4Kテレビは失敗する

山田 肇

読売新聞によると、ワールドカップを照準に次世代高画質テレビ(4K)のCS放送を2014年7月に開始する方針を、総務省が固めたという。地上デジタル移行で一巡したテレビ需要を喚起するのが狙いだそうだ。

この記事は謎だらけだ。そもそも家電業界の主管は経済産業省だが、総務省が需要喚起施策を打てるのだろうか。4Kを楽しむには大きなテレビが必要だが、高額の、巨大な100インチを購入できる世帯数には限りがある。それでも、総務省は需要が喚起できると考えているのか。視聴を誘うコンテンツが必要だが、ワールドカップは魅力的なのだろうか。ほかに、どんなコンテンツが期待できるのか。高騰間違いないコンテンツ制作費用を賄うことができるのだろうか。

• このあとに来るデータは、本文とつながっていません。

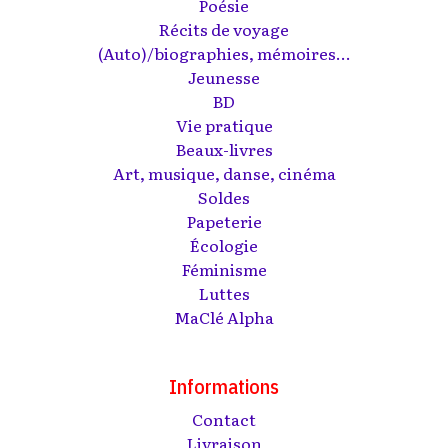
Poésie
Récits de voyage
(Auto)/biographies, mémoires...
Jeunesse
BD
Vie pratique
Beaux-livres
Art, musique, danse, cinéma
Soldes
Papeterie
Écologie
Féminisme
Luttes
MaClé Alpha
Informations
Contact
Livraison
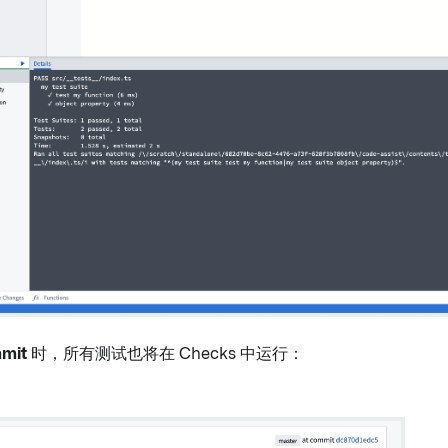
mit
时，所有测试也将在 Checks 中运行：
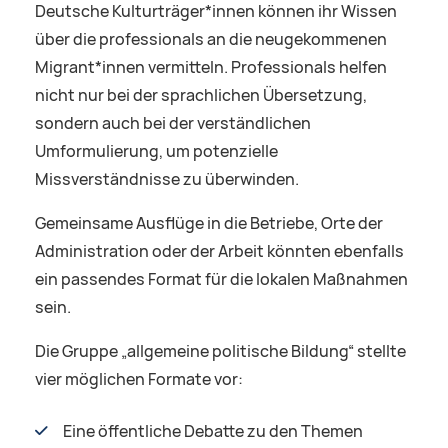
Deutsche Kulturträger*innen können ihr Wissen
über die professionals an die neugekommenen
Migrant*innen vermitteln. Professionals helfen
nicht nur bei der sprachlichen Übersetzung,
sondern auch bei der verständlichen
Umformulierung, um potenzielle
Missverständnisse zu überwinden.
Gemeinsame Ausflüge in die Betriebe, Orte der
Administration oder der Arbeit könnten ebenfalls
ein passendes Format für die lokalen Maßnahmen
sein.
Die Gruppe „allgemeine politische Bildung“ stellte
vier möglichen Formate vor:
Eine öffentliche Debatte zu den Themen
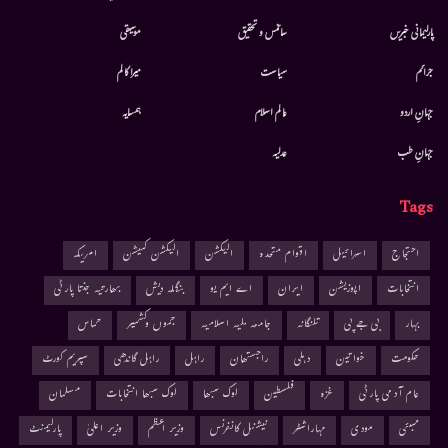
پارلیمانی خبریں
سائنس و تحقیق
موسيقى
جرائم
سیاست
میرا کالم
جہانِ اردو
عالم اسلام
ہمسایہ
جہانِ طب
عدلیہ
Tags
احتجاج
اسرائیل
اقوام متحدہ
الیکشن
الیکشن کمیشن
امریکہ
انتخابات
اپوزیشن
ایران
اے ایم یو
بنگلہ دیش
بھارتیہ جنتا پارٹی
بہار
بی جے پی
تلنگانہ
جامعہ ملیہ اسلامیہ
جموں وکشمیر
حماس
حکومت
خواتین
دہلی
راجستھان
راہل
راہل گاندھی
سپریم کورٹ
عام آدمی پارٹی
غزہ
فلسطین
لوک سبھا
لوک سبھا انتخابات
مسلمان
ممبئی
مودی
مہاراشٹر
نیشنل کانفرنس
وزیر اعظم
وزیر اعلیٰ
پارلیمنٹ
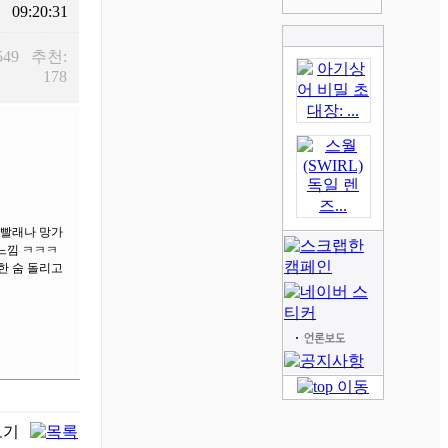
09:20:31
549 추천:
178
 빨래나 망가
 느낌 ㅋㅋㅋ
한 숨 돌리고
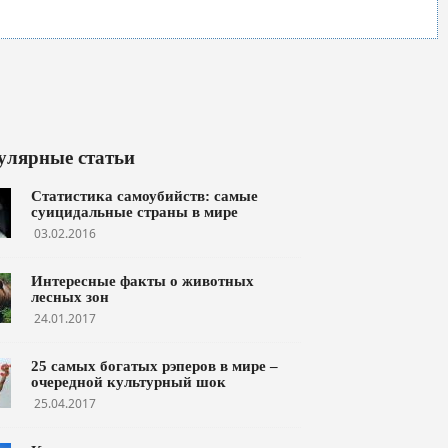
улярные статьи
Статистика самоубийств: самые
суицидальные страны в мире
03.02.2016
Интересные факты о животных
лесных зон
24.01.2017
25 самых богатых рэперов в мире –
очередной культурный шок
25.04.2017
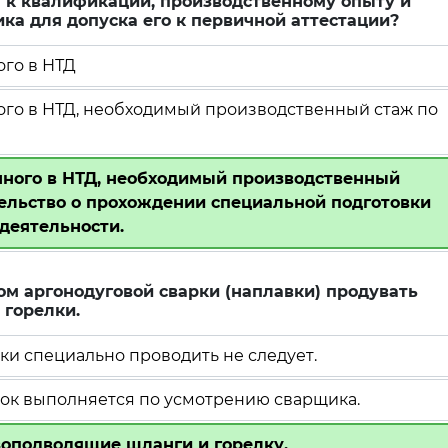
 к квалификации, производственному опыту и
ка для допуска его к первичной аттестации?
ого в НТД
ого в НТД, необходимый производственный стаж по
нного в НТД, необходимый производственный
тельство о прохождении специальной подготовки
деятельности.
ом аргонодуговой сварки (наплавки) продувать
 горелки.
и специально проводить не следует.
ок выполняется по усмотрению сварщика.
зоподводящие шланги и горелку.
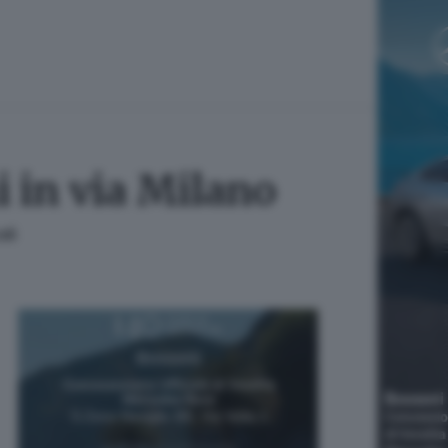
i in via Milano
oli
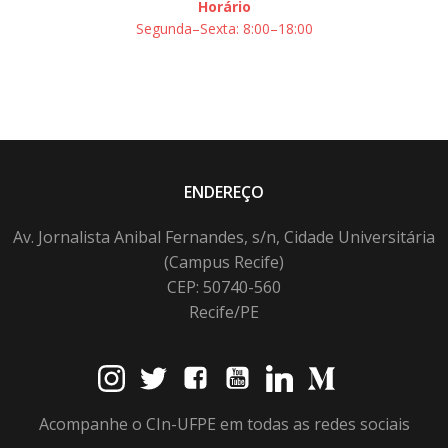
Horário
Segunda–Sexta: 8:00–18:00
ENDEREÇO
Av. Jornalista Anibal Fernandes, s/n, Cidade Universitária
(Campus Recife)
CEP: 50740-560
Recife/PE
Acompanhe o CIn-UFPE em todas as redes sociais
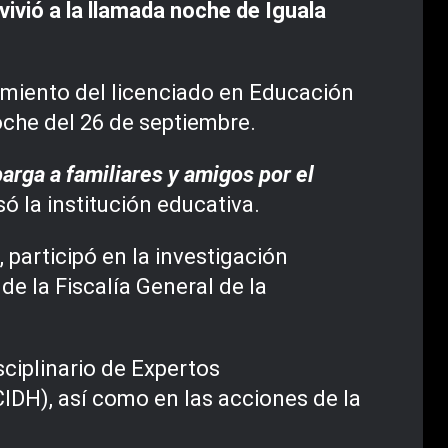
vió a la llamada noche de Iguala
cimiento del licenciado en Educación
oche del 26 de septiembre.
arga a familiares y amigos por el
só la institución educativa.
participó en la investigación
de la Fiscalía General de la
ciplinario de Expertos
IDH), así como en las acciones de la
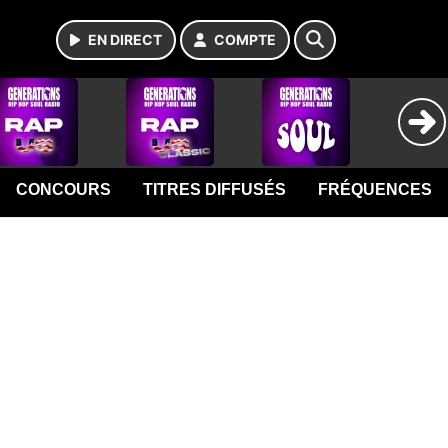
EN DIRECT
COMPTE
CONCOURS
TITRES DIFFUSÉS
FRÉQUENCES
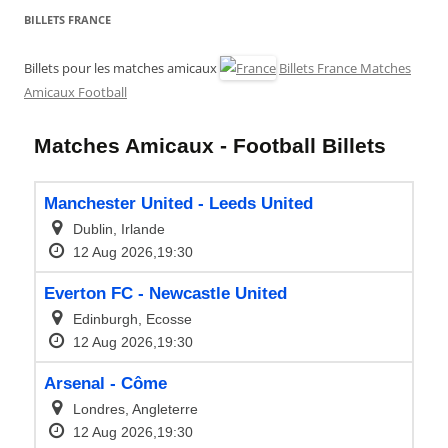
BILLETS FRANCE
Billets pour les matches amicaux
Billets France Matches
Amicaux Football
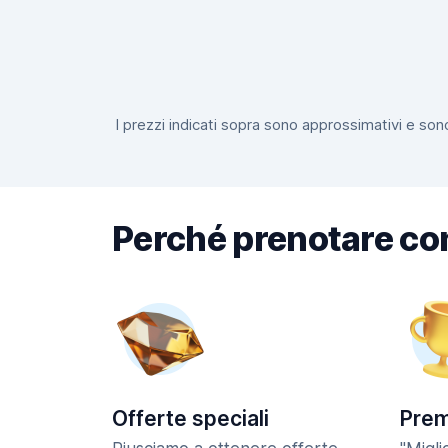
I prezzi indicati sopra sono approssimativi e sono
Perché prenotare co
Offerte speciali
Prem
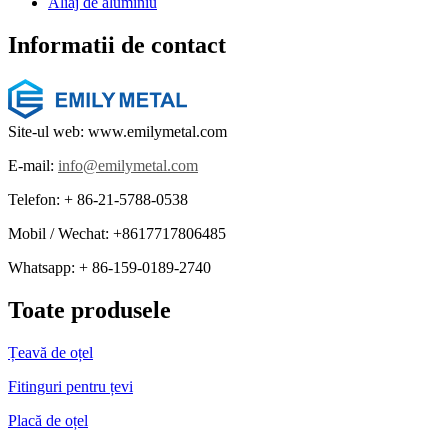
Aliaj de aluminiu
Informatii de contact
Site-ul web: www.emilymetal.com
E-mail:
info@emilymetal.com
Telefon: + 86-21-5788-0538
Mobil / Wechat: +8617717806485
Whatsapp: + 86-159-0189-2740
Toate produsele
Țeavă de oțel
Fitinguri pentru țevi
Placă de oțel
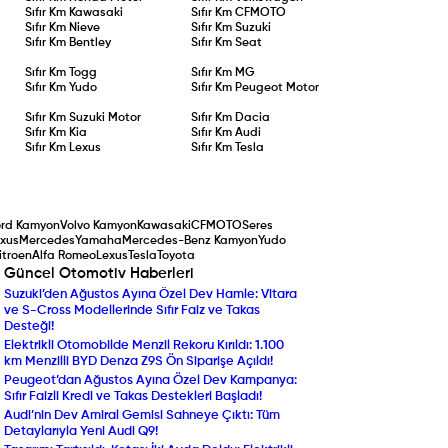
Sıfır Km
Kawasaki
Sıfır Km
CFMOTO
Sıfır Km
Nieve
Sıfır Km
Suzuki
Sıfır Km
Bentley
Sıfır Km
Seat
Sıfır Km
Togg
Sıfır Km
MG
Sıfır Km
Yudo
Sıfır Km
Peugeot Motor
Sıfır Km
Suzuki Motor
Sıfır Km
Dacia
Sıfır Km
Kia
Sıfır Km
Audi
Sıfır Km
Lexus
Sıfır Km
Tesla
ord Kamyon
Volvo Kamyon
Kawasaki
CFMOTO
Seres
xus
Mercedes
Yamaha
Mercedes-Benz Kamyon
Yudo
itroen
Alfa Romeo
Lexus
Tesla
Toyota
Güncel Otomotiv Haberleri
Suzuki’den Ağustos Ayına Özel Dev Hamle: Vitara
Yenilenen Mercedes-Ben
ve S-Cross Modellerinde Sıfır Faiz ve Takas
Compact SUV Segmentin
Desteği!
Yılın Ticari Aracı Seçildi:
Elektrikli Otomobilde Menzil Rekoru Kırıldı: 1.100
DAF XF Electric Sahneye 
km Menzilli BYD Denza Z9S Ön Siparişe Açıldı!
Araç Sahipleri Dikkat: 
Peugeot’dan Ağustos Ayına Özel Dev Kampanya:
Randevu ve Ön Ödeme U
Sıfır Faizli Kredi ve Takas Destekleri Başladı!
Ekran Büyüdü, Turbo Mot
Audi’nin Dev Amiral Gemisi Sahneye Çıktı: Tüm
Ekonomik SUV Suzuki Brez
Detaylarıyla Yeni Audi Q9!
Beklenen An Geldi: Volk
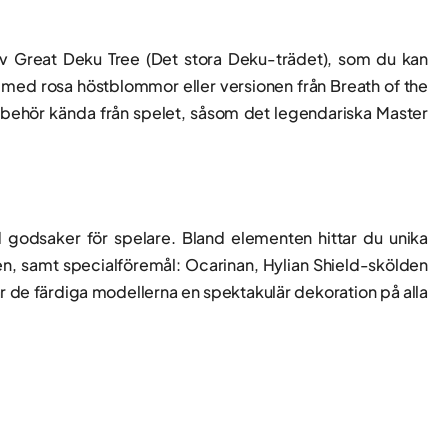
v Great Deku Tree (Det stora Deku-trädet), som du kan
me med rosa höstblommor eller versionen från Breath of the
illbehör kända från spelet, såsom det legendariska Master
d godsaker för spelare. Bland elementen hittar du unika
rien, samt specialföremål: Ocarinan, Hylian Shield-skölden
r de färdiga modellerna en spektakulär dekoration på alla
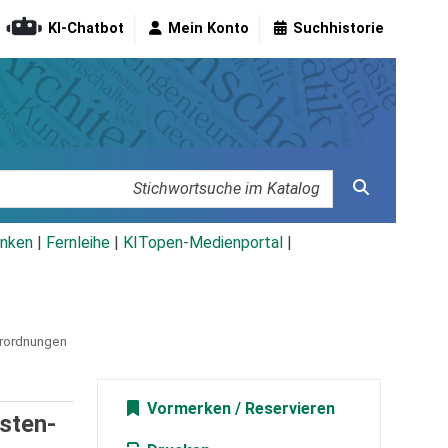
KI-Chatbot
Mein Konto
Suchhistorie
nken
|
Fernleihe
|
KITopen-Medienportal
|
erordnungen
Vormerken
sten-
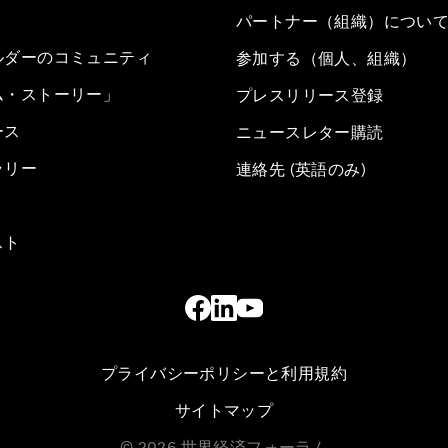
パートナー（組織）につい
ルダーのコミュニティ
参加する（個人、組織）
ム・ストーリー」
プレスリリース登録
ース
ニュースレター購読
ラリー
連絡先 (英語のみ)
スト
プライバシーポリシーと利用規約
サイトマップ
©
2026
世界経済フォーラム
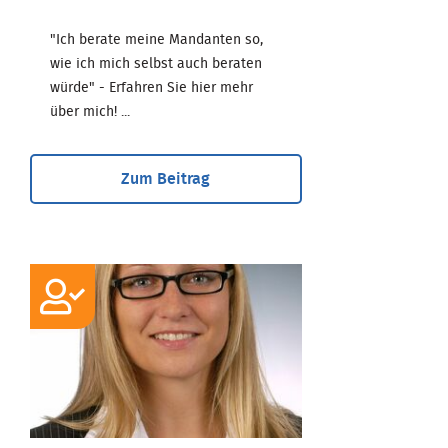
"Ich berate meine Mandanten so,
wie ich mich selbst auch beraten
würde" - Erfahren Sie hier mehr
über mich! ...
Zum Beitrag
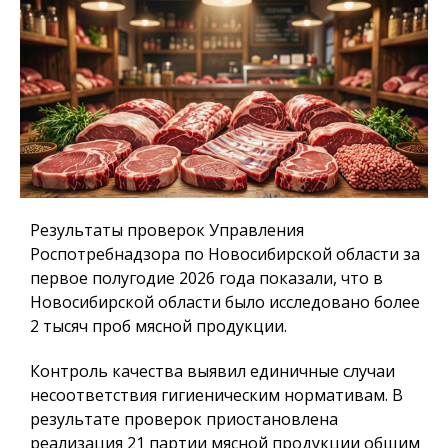
Результаты проверок Управления
Роспотребнадзора по Новосибирской области за
первое полугодие 2026 года показали, что в
Новосибирской области было исследовано более
2 тысяч проб мясной продукции.
Контроль качества выявил единичные случаи
несоответствия гигиеническим нормативам. В
результате проверок приостановлена
реализация 21 партии мясной продукции общим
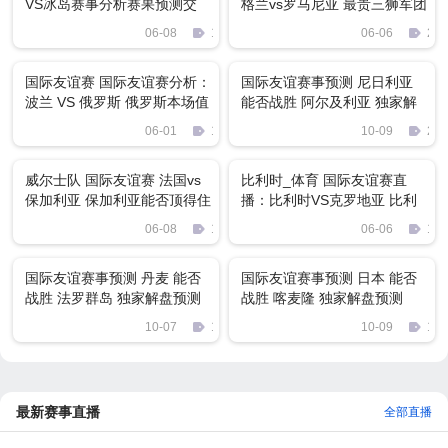
VS冰岛赛事分析赛果预测交
格兰vs罗马尼亚 最贵三狮军团
流！
能否碾压队手
06-08
1192
06-06
224
国际友谊赛 国际友谊赛分析：
国际友谊赛事预测 尼日利亚
波兰 VS 俄罗斯 俄罗斯本场值
能否战胜 阿尔及利亚 独家解
得期待
盘预测
06-01
1359
10-09
222
威尔士队 国际友谊赛 法国vs
比利时_体育 国际友谊赛直
保加利亚 保加利亚能否顶得住
播：比利时VS克罗地亚 比利
法国航母的火力
时值得看高一线
06-08
1574
06-06
182
国际友谊赛事预测 丹麦 能否
国际友谊赛事预测 日本 能否
战胜 法罗群岛 独家解盘预测
战胜 喀麦隆 独家解盘预测
10-07
1289
10-09
196
最新赛事直播
全部直播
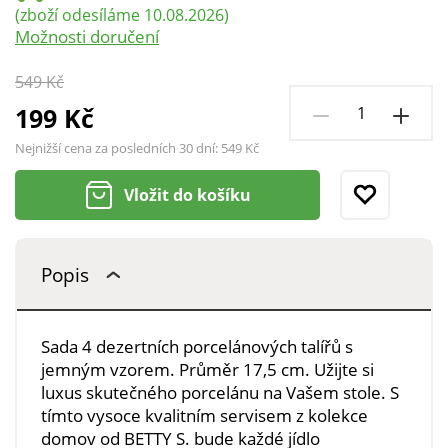
(zboží odesíláme 10.08.2026)
Možnosti doručení
549 Kč
199 Kč
Nejnižší cena za posledních 30 dní:
549 Kč
Vložit do košíku
Popis
Sada 4 dezertních porcelánových talířů s
jemným vzorem. Průměr 17,5 cm. Užijte si
luxus skutečného porcelánu na Vašem stole. S
tímto vysoce kvalitním servisem z kolekce
domov od BETTY S. bude každé jídlo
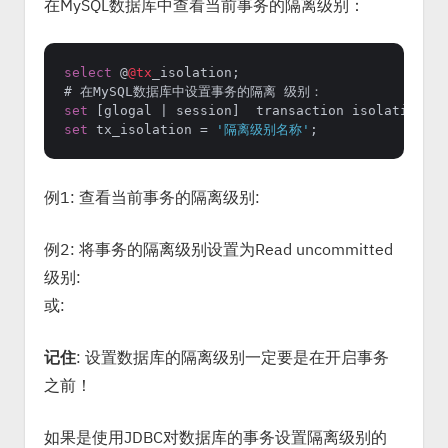
在MySQL数据库中查看当前事务的隔离级别：
select
 @
@tx
_isolation;

set
 [glogal 
|
set
 tx_isolation 
=
'隔离级别名称'
例1: 查看当前事务的隔离级别:
例2: 将事务的隔离级别设置为Read uncommitted
级别:
或:
记住
: 设置数据库的隔离级别一定要是在开启事务
之前！
如果是使用JDBC对数据库的事务设置隔离级别的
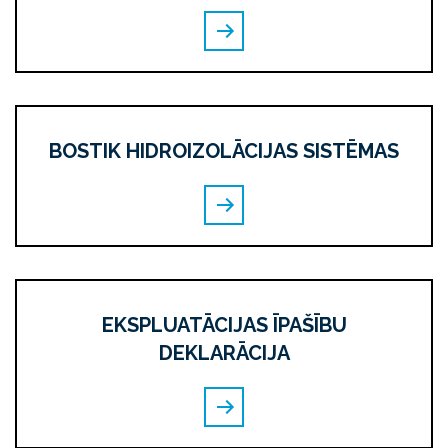
BOSTIK HIDROIZOLĀCIJAS SISTĒMAS
EKSPLUATĀCIJAS ĪPAŠĪBU
DEKLARĀCIJA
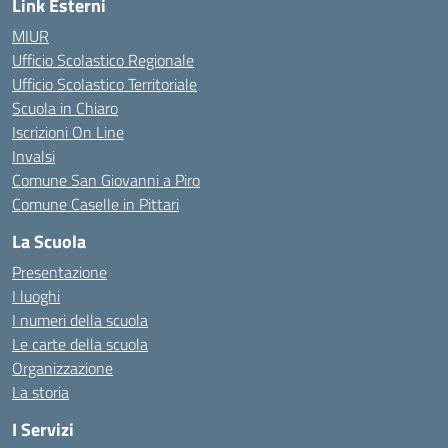
Link Esterni
MIUR
Ufficio Scolastico Regionale
Ufficio Scolastico Territoriale
Scuola in Chiaro
Iscrizioni On Line
Invalsi
Comune San Giovanni a Piro
Comune Caselle in Pittari
La Scuola
Presentazione
I luoghi
I numeri della scuola
Le carte della scuola
Organizzazione
La storia
I Servizi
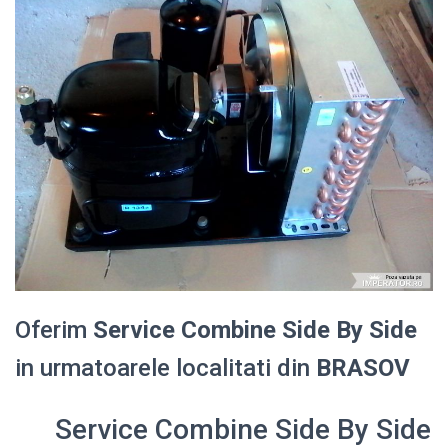
Oferim
Service Combine Side By Side
in urmatoarele localitati din
BRASOV
Service Combine Side By Side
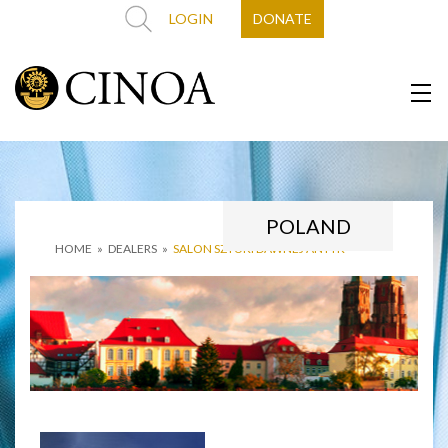
LOGIN
DONATE
POLAND
HOME
»
DEALERS
»
SALON SZTUKI DAWNEJ ANTYK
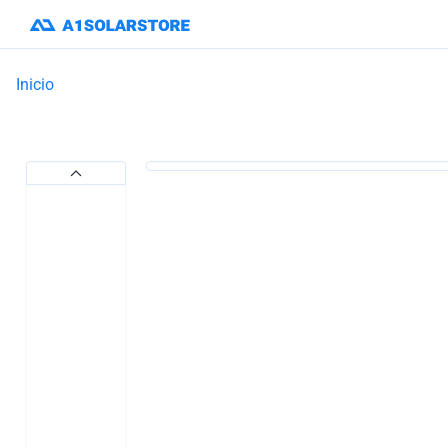
Inicio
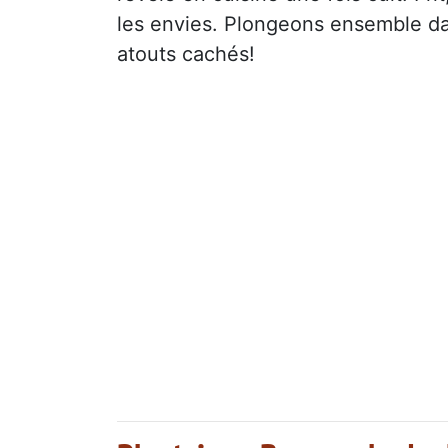
les envies. Plongeons ensemble da
atouts cachés!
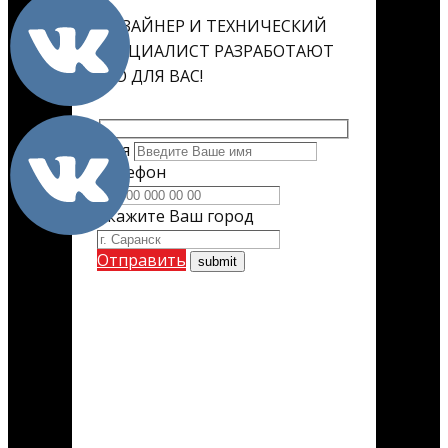
ДИЗАЙНЕР И ТЕХНИЧЕСКИЙ
СПЕЦИАЛИСТ РАЗРАБОТАЮТ
ЕГО ДЛЯ ВАС!
Имя
Телефон
Укажите Ваш город
Отправить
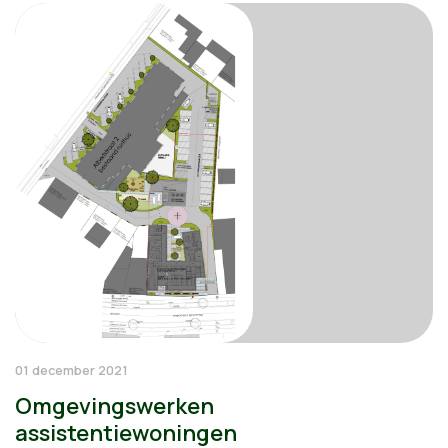
01 december 2021
Omgevingswerken
assistentiewoningen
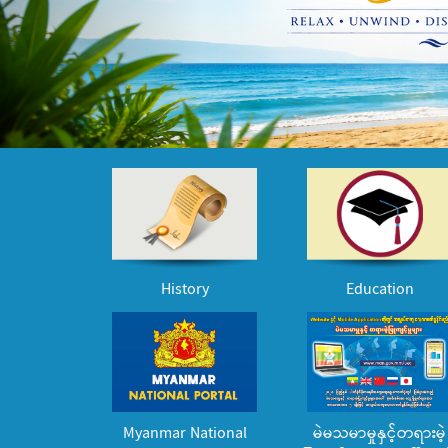
History
Education
Myanmar National
မဲမသမာမှုနှင့်တရားမဲ့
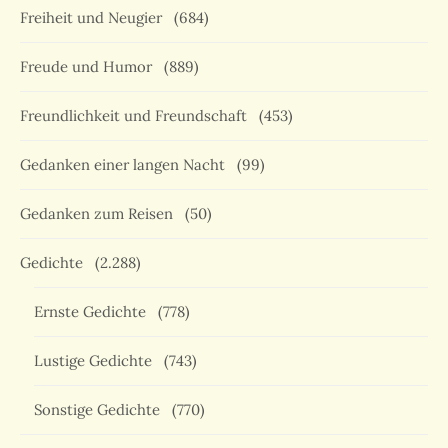
Freiheit und Neugier
(684)
Freude und Humor
(889)
Freundlichkeit und Freundschaft
(453)
Gedanken einer langen Nacht
(99)
Gedanken zum Reisen
(50)
Gedichte
(2.288)
Ernste Gedichte
(778)
Lustige Gedichte
(743)
Sonstige Gedichte
(770)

3Dがブームになり始めた2009年ごろを思い出すがよい。たとえば、パナソニックは2009年11月に投資家向け説明会を開催し、3D市場に乗り出すことを大々的に宣言している。そのころも、ワールドカップの3D映像こそキラーコンテンツと強く期待されていたが、誰かワールドカップの3D中継を見たか。3D市場は、今、どこにあるか。

総務省には電波監理という強い権限がある。201×年に4Kへ全面移行し現行デジタルテレビは廃止と旗を振れば、アナログからの移行と同様に強制的に市場を生み出せる。ただし、それが成功するのは、前回5兆円以上を負担しデジタルテレビを購入した国民がもう一度買い直してくれる場合に限られる。国民の多くがネット経由で映像コンテンツを楽しむ方向に動けば、この強制施策も失敗に終わる。

4Kはリスクが高い、展望の見えない計画だ。総務省が旗を振るのは疑問だ。それでも家電メーカは追随するのだろうか。